ただし、人気ブロガーの書籍化のような既存ファン(だけ)向けのお手軽な本は作業的に行われることが多いです。それは出版さえすれば「買う人」がいるので、その書籍のクオリティは関係ないと考える出版社もあるからです。ブログを“そのまま”本にしたり、最低限の書籍化の作業さえしていない本もあります。
こちらを「無負担商業出版」と呼んだように、以下は著者の負担がある可能性が高いです。けっして、著者負担のある本が劣っているわけではありません。その本の内容や作品つくりの過程によって、本のクオリティは大きく変わっていきます。
・企画出版
以前であれば、こちらも「著者の負担なし」という意味が強かったです。しかし、今は「出版社がサポートします」という意味合いに受け取る程度が良いと思います。正直、曖昧な定義なので、自費出版を誤魔化すために使われる言葉になっています。

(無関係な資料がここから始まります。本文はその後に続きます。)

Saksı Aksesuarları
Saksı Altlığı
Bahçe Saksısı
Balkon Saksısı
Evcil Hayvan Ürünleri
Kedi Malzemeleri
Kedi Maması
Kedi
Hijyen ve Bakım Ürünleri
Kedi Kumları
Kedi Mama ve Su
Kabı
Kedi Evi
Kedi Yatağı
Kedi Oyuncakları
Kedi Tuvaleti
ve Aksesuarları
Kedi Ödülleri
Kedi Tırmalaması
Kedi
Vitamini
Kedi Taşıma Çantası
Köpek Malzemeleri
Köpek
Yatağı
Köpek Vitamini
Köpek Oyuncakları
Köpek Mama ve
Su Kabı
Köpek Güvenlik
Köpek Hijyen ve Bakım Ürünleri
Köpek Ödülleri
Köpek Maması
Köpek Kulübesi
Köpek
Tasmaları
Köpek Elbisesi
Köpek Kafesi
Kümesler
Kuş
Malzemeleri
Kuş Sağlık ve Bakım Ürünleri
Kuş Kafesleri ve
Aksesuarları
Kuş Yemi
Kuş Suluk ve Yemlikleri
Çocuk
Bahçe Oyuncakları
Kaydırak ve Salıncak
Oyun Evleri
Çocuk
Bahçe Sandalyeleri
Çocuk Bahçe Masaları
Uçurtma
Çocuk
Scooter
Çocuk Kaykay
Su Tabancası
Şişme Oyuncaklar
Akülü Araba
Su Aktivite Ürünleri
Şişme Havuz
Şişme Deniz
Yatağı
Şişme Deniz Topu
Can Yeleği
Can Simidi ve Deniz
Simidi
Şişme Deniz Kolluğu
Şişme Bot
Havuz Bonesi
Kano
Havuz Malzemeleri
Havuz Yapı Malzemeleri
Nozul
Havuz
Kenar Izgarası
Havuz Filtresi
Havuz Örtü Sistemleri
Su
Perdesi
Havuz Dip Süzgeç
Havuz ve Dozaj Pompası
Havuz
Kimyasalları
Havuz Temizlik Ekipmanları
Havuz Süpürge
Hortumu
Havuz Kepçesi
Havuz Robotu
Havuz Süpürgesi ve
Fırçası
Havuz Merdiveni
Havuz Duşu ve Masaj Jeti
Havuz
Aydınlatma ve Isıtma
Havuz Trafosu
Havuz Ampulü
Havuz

このパターンのひとつとしては、本の企画(内容)は編集担当者が考えて、そこに「著者」をあてはめるという形式もあります。例えば、ネット関連の売れ行きが良いからということで、ネットに強い著者に「このような内容で執筆してください」というような流れもあり得ます。
・共同出版
こちらも以前と意味が変わっています。本来の意味は「複数の出版社」が共同して出版することでした。しかし、今では「出版社と著者」が一緒に(共同して)出版するという意味が多くなりました。一般的な言葉としては「共同=平等な負担」というイメージがあると思いますが、基本的には著者が全額負担します。
この言葉を使う出版社側の言い分としては「営業面において、私たちが頑張って宣伝活動をします!」となります。実質的に、自費出版との差がありません。逆に言えば、もし「共同出版」と「自費出版」を分けている出版社における「自費出版」は“営業すらしない”ということになります。
・自費出版
著者が出版費用を負担します。仮に「商業出版を100%保証します!」という宣伝でも大袈裟やウソではありません。なぜなら、誰が出版費用を負担したかは関係なく、商業的な流通で販売されて、印税が発生することで「商業出版」自体は成立しているからです。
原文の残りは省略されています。